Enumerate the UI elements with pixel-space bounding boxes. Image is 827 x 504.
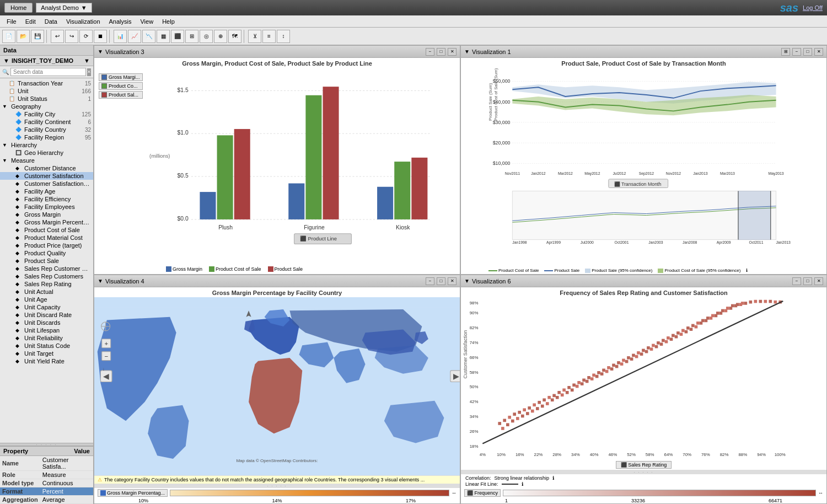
tree-item[interactable]: ◆Customer Satisfaction — [0, 172, 93, 180]
freq-label: Frequency — [475, 490, 498, 496]
viz6-close[interactable]: ✕ — [814, 277, 823, 285]
svg-rect-174 — [705, 319, 708, 323]
tb-save[interactable]: 💾 — [31, 30, 44, 43]
tb-open[interactable]: 📂 — [17, 30, 30, 43]
linear-fit-info-icon[interactable]: ℹ — [522, 481, 523, 487]
tree-item[interactable]: ◆Facility Age — [0, 187, 93, 195]
tree-item[interactable]: ◆Product Price (target) — [0, 242, 93, 249]
tree-item[interactable]: ◆Unit Target — [0, 350, 93, 357]
tree-item[interactable]: ◆Unit Discard Rate — [0, 311, 93, 319]
tb-chart5[interactable]: ⬛ — [171, 30, 184, 43]
viz4-range-expand[interactable]: ↔ — [452, 490, 457, 496]
tb-chart4[interactable]: ▦ — [157, 30, 170, 43]
menu-file[interactable]: File — [2, 17, 21, 26]
tb-rank[interactable]: ≡ — [262, 30, 276, 43]
tree-item[interactable]: ◆Unit Discards — [0, 319, 93, 326]
app-selector[interactable]: Analyst Demo ▼ — [36, 3, 92, 13]
tree-item[interactable]: 🔷Facility Continent6 — [0, 118, 93, 126]
tree-item[interactable]: ◆Product Material Cost — [0, 234, 93, 242]
viz1-grid[interactable]: ⊞ — [781, 48, 790, 56]
viz3-restore[interactable]: □ — [437, 48, 445, 56]
viz1-close[interactable]: ✕ — [814, 48, 823, 56]
tree-item[interactable]: 🔷Facility City125 — [0, 110, 93, 118]
tb-redo[interactable]: ↪ — [65, 30, 78, 43]
menu-help[interactable]: Help — [158, 17, 179, 26]
tb-sort[interactable]: ↕ — [277, 30, 290, 43]
viz3-minimize[interactable]: − — [426, 48, 434, 56]
viz3-close[interactable]: ✕ — [448, 48, 457, 56]
viz3-menu-icon[interactable]: ▼ — [98, 49, 103, 55]
menu-visualization[interactable]: Visualization — [62, 17, 105, 26]
tree-item[interactable]: ◆Unit Lifespan — [0, 326, 93, 334]
viz1-menu-icon[interactable]: ▼ — [464, 49, 470, 55]
tree-item[interactable]: ◆Product Quality — [0, 249, 93, 257]
logout-button[interactable]: Log Off — [803, 4, 823, 11]
search-input[interactable] — [10, 68, 86, 76]
info-icon-confidence[interactable]: ℹ — [746, 268, 748, 273]
tree-item[interactable]: ◆Unit Capacity — [0, 303, 93, 311]
tree-item[interactable]: ◆Product Sale — [0, 257, 93, 265]
datasource-arrow[interactable]: ▼ — [84, 57, 90, 64]
tree-item[interactable]: 🔲Geo Hierarchy — [0, 149, 93, 157]
tb-chart6[interactable]: ⊞ — [185, 30, 198, 43]
frequency-button[interactable]: ⬛ Frequency — [464, 489, 501, 497]
viz6-freq-expand[interactable]: ↔ — [818, 490, 823, 496]
menu-data[interactable]: Data — [40, 17, 62, 26]
tree-item[interactable]: 📋Transaction Year15 — [0, 79, 93, 87]
tree-item[interactable]: ▼Hierarchy — [0, 141, 93, 149]
viz6-restore[interactable]: □ — [803, 277, 812, 285]
tb-filter[interactable]: ⊻ — [248, 30, 261, 43]
tree-item[interactable]: ◆Gross Margin Percentage — [0, 218, 93, 226]
tree-item[interactable]: ◆Unit Yield Rate — [0, 357, 93, 365]
tb-chart7[interactable]: ◎ — [200, 30, 213, 43]
tree-item[interactable]: ◆Unit Status Code — [0, 342, 93, 350]
tree-item[interactable]: ▼Measure — [0, 157, 93, 164]
tree-item[interactable]: ◆Customer Distance — [0, 164, 93, 172]
tb-chart3[interactable]: 📉 — [142, 30, 155, 43]
viz4-map-container[interactable]: ◀ ▶ Map data © OpenStreetMap Contributor… — [94, 297, 460, 475]
tree-item[interactable]: 📋Unit166 — [0, 87, 93, 95]
tree-item[interactable]: ◆Customer Satisfaction (1) — [0, 180, 93, 187]
tree-item[interactable]: ◆Sales Rep Customers — [0, 272, 93, 280]
viz6-resize[interactable]: · · · · · — [461, 470, 826, 474]
tb-chart8[interactable]: ⊕ — [214, 30, 227, 43]
viz1-minimize[interactable]: − — [792, 48, 801, 56]
tb-stop[interactable]: ⏹ — [94, 30, 107, 43]
viz6-menu-icon[interactable]: ▼ — [464, 278, 470, 284]
tb-geo[interactable]: 🗺 — [228, 30, 241, 43]
tree-item[interactable]: 🔷Facility Country32 — [0, 126, 93, 133]
tree-item-label: Facility Age — [24, 188, 91, 195]
tb-chart1[interactable]: 📊 — [114, 30, 127, 43]
tb-new[interactable]: 📄 — [2, 30, 15, 43]
search-clear-button[interactable]: ✕ — [87, 68, 91, 76]
tree-item[interactable]: ◆Unit Actual — [0, 288, 93, 296]
menu-analysis[interactable]: Analysis — [105, 17, 136, 26]
tree-item[interactable]: 🔷Facility Region95 — [0, 133, 93, 141]
viz6-minimize[interactable]: − — [792, 277, 801, 285]
viz4-minimize[interactable]: − — [426, 277, 434, 285]
viz4-restore[interactable]: □ — [437, 277, 445, 285]
tree-item[interactable]: ◆Gross Margin — [0, 211, 93, 218]
viz4-gross-margin-btn[interactable]: Gross Margin Percentag... — [98, 489, 168, 497]
tree-item[interactable]: ◆Unit Reliability — [0, 334, 93, 342]
tb-refresh[interactable]: ⟳ — [79, 30, 93, 43]
sales-rep-rating-button[interactable]: ⬛ Sales Rep Rating — [616, 461, 672, 469]
menu-edit[interactable]: Edit — [21, 17, 40, 26]
tree-item[interactable]: ◆Sales Rep Rating — [0, 280, 93, 288]
tree-item[interactable]: ◆Facility Efficiency — [0, 195, 93, 203]
tree-item[interactable]: ◆Product Cost of Sale — [0, 226, 93, 234]
tb-undo[interactable]: ↩ — [51, 30, 64, 43]
tree-item[interactable]: ◆Facility Employees — [0, 203, 93, 211]
home-button[interactable]: Home — [4, 3, 33, 13]
menu-view[interactable]: View — [136, 17, 158, 26]
tree-item[interactable]: ▼Geography — [0, 103, 93, 110]
tree-item[interactable]: ◆Sales Rep Customer B... — [0, 265, 93, 272]
tree-item[interactable]: 📋Unit Status1 — [0, 95, 93, 103]
viz4-resize[interactable]: · · · · · — [94, 484, 460, 488]
correlation-info-icon[interactable]: ℹ — [552, 475, 554, 481]
viz1-restore[interactable]: □ — [803, 48, 812, 56]
viz4-menu-icon[interactable]: ▼ — [98, 278, 103, 284]
viz4-close[interactable]: ✕ — [448, 277, 457, 285]
tree-item[interactable]: ◆Unit Age — [0, 296, 93, 303]
tb-chart2[interactable]: 📈 — [128, 30, 141, 43]
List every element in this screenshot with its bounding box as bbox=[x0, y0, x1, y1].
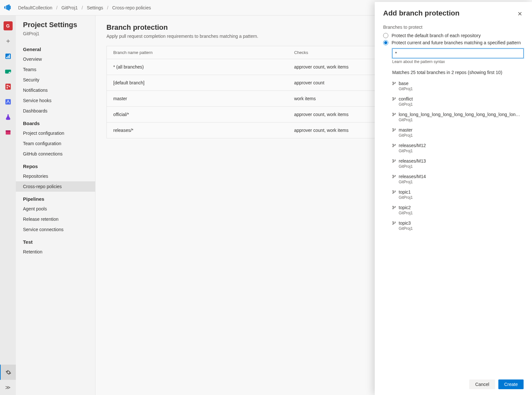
branch-match-item[interactable]: masterGitProj1 bbox=[392, 125, 524, 140]
branch-icon bbox=[392, 128, 396, 132]
branch-icon bbox=[392, 175, 396, 178]
branch-repo: GitProj1 bbox=[399, 102, 524, 107]
close-button[interactable]: ✕ bbox=[516, 9, 524, 19]
rail-repos[interactable] bbox=[0, 79, 16, 94]
sidebar-item-overview[interactable]: Overview bbox=[16, 54, 95, 64]
branch-name: topic2 bbox=[399, 205, 411, 210]
breadcrumb-settings[interactable]: Settings bbox=[87, 5, 103, 10]
rail-overview[interactable] bbox=[0, 48, 16, 64]
cell-pattern: * (all branches) bbox=[107, 59, 288, 75]
sidebar-project-name: GitProj1 bbox=[16, 31, 95, 42]
branches-to-protect-label: Branches to protect bbox=[383, 25, 524, 30]
radio-default-branch[interactable]: Protect the default branch of each repos… bbox=[383, 33, 524, 38]
pattern-syntax-link[interactable]: Learn about the pattern syntax bbox=[392, 59, 524, 64]
svg-rect-1 bbox=[6, 57, 7, 58]
panel-title: Add branch protection bbox=[383, 9, 516, 17]
sidebar-item-cross-repo-policies[interactable]: Cross-repo policies bbox=[16, 181, 95, 192]
col-branch-pattern[interactable]: Branch name pattern bbox=[107, 46, 288, 59]
branch-match-item[interactable]: releases/M12GitProj1 bbox=[392, 140, 524, 156]
branch-name: releases/M13 bbox=[399, 158, 426, 164]
svg-rect-3 bbox=[9, 54, 10, 58]
branch-icon bbox=[392, 159, 396, 163]
sidebar-section-general: General bbox=[16, 45, 95, 54]
cancel-button[interactable]: Cancel bbox=[469, 379, 495, 389]
rail-expand[interactable]: ≫ bbox=[0, 380, 16, 395]
radio-pattern-input[interactable] bbox=[383, 40, 388, 45]
rail-pipelines[interactable] bbox=[0, 94, 16, 109]
sidebar-item-github-connections[interactable]: GitHub connections bbox=[16, 149, 95, 159]
branch-repo: GitProj1 bbox=[399, 211, 524, 215]
branch-icon bbox=[392, 190, 396, 194]
branch-icon bbox=[392, 221, 396, 225]
branch-repo: GitProj1 bbox=[399, 133, 524, 138]
branch-icon bbox=[392, 112, 396, 116]
rail-project-badge[interactable]: G bbox=[0, 18, 16, 33]
branch-match-item[interactable]: releases/M13GitProj1 bbox=[392, 156, 524, 171]
branch-icon bbox=[392, 144, 396, 147]
rail-settings[interactable] bbox=[0, 365, 16, 380]
branch-repo: GitProj1 bbox=[399, 118, 524, 122]
breadcrumb: DefaultCollection / GitProj1 / Settings … bbox=[18, 5, 151, 10]
plus-icon: ＋ bbox=[5, 37, 11, 45]
nav-rail: G ＋ ≫ bbox=[0, 16, 16, 395]
sidebar-section-repos: Repos bbox=[16, 162, 95, 171]
sidebar-item-teams[interactable]: Teams bbox=[16, 64, 95, 75]
sidebar-item-project-config[interactable]: Project configuration bbox=[16, 128, 95, 138]
branch-match-item[interactable]: long_long_long_long_long_long_long_long_… bbox=[392, 109, 524, 125]
rail-artifacts[interactable] bbox=[0, 124, 16, 140]
radio-default-branch-input[interactable] bbox=[383, 33, 388, 38]
rail-boards[interactable] bbox=[0, 64, 16, 79]
branch-name: long_long_long_long_long_long_long_long_… bbox=[399, 112, 522, 117]
branch-repo: GitProj1 bbox=[399, 164, 524, 169]
sidebar-item-dashboards[interactable]: Dashboards bbox=[16, 106, 95, 116]
cell-pattern: [default branch] bbox=[107, 75, 288, 91]
rail-add[interactable]: ＋ bbox=[0, 33, 16, 48]
branch-name: base bbox=[399, 81, 408, 86]
branch-name: topic1 bbox=[399, 189, 411, 195]
svg-rect-2 bbox=[7, 56, 8, 58]
sidebar-item-service-connections[interactable]: Service connections bbox=[16, 224, 95, 235]
branch-icon bbox=[392, 97, 396, 101]
svg-point-9 bbox=[8, 86, 10, 87]
branch-repo: GitProj1 bbox=[399, 195, 524, 200]
branch-match-item[interactable]: conflictGitProj1 bbox=[392, 94, 524, 109]
add-branch-protection-panel: Add branch protection ✕ Branches to prot… bbox=[375, 2, 532, 395]
branch-repo: GitProj1 bbox=[399, 226, 524, 231]
create-button[interactable]: Create bbox=[498, 379, 524, 389]
gear-icon bbox=[6, 369, 11, 375]
branch-match-item[interactable]: topic2GitProj1 bbox=[392, 202, 524, 218]
azure-devops-logo-icon[interactable] bbox=[3, 3, 12, 12]
branch-name: conflict bbox=[399, 96, 413, 101]
branch-name: master bbox=[399, 127, 413, 133]
branch-repo: GitProj1 bbox=[399, 87, 524, 91]
svg-rect-12 bbox=[6, 130, 10, 132]
branch-name: releases/M12 bbox=[399, 143, 426, 148]
sidebar-item-release-retention[interactable]: Release retention bbox=[16, 214, 95, 224]
radio-pattern[interactable]: Protect current and future branches matc… bbox=[383, 40, 524, 45]
sidebar-item-repositories[interactable]: Repositories bbox=[16, 171, 95, 181]
sidebar-item-service-hooks[interactable]: Service hooks bbox=[16, 95, 95, 106]
branch-name: topic3 bbox=[399, 220, 411, 226]
breadcrumb-project[interactable]: GitProj1 bbox=[61, 5, 78, 10]
branch-name: releases/M14 bbox=[399, 174, 426, 179]
sidebar-item-team-config[interactable]: Team configuration bbox=[16, 138, 95, 149]
svg-point-8 bbox=[6, 87, 8, 88]
branch-match-item[interactable]: topic3GitProj1 bbox=[392, 218, 524, 233]
breadcrumb-page[interactable]: Cross-repo policies bbox=[112, 5, 151, 10]
sidebar-item-retention[interactable]: Retention bbox=[16, 247, 95, 257]
branch-repo: GitProj1 bbox=[399, 149, 524, 153]
chevron-double-right-icon: ≫ bbox=[5, 384, 11, 390]
pattern-input[interactable] bbox=[392, 48, 524, 58]
branch-match-item[interactable]: topic1GitProj1 bbox=[392, 187, 524, 202]
branch-match-item[interactable]: releases/M14GitProj1 bbox=[392, 171, 524, 187]
sidebar-item-notifications[interactable]: Notifications bbox=[16, 85, 95, 95]
sidebar-section-boards: Boards bbox=[16, 119, 95, 128]
rail-testplans[interactable] bbox=[0, 109, 16, 124]
svg-rect-6 bbox=[5, 83, 11, 89]
sidebar-item-agent-pools[interactable]: Agent pools bbox=[16, 204, 95, 214]
breadcrumb-collection[interactable]: DefaultCollection bbox=[18, 5, 52, 10]
branch-match-item[interactable]: baseGitProj1 bbox=[392, 78, 524, 94]
sidebar-section-pipelines: Pipelines bbox=[16, 194, 95, 204]
sidebar-title: Project Settings bbox=[16, 21, 95, 31]
sidebar-item-security[interactable]: Security bbox=[16, 75, 95, 85]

# EXERCISE:
A single number is required: the count of lines in the records that include the string "cell".

# OUTPUT OF THE EXERCISE:
2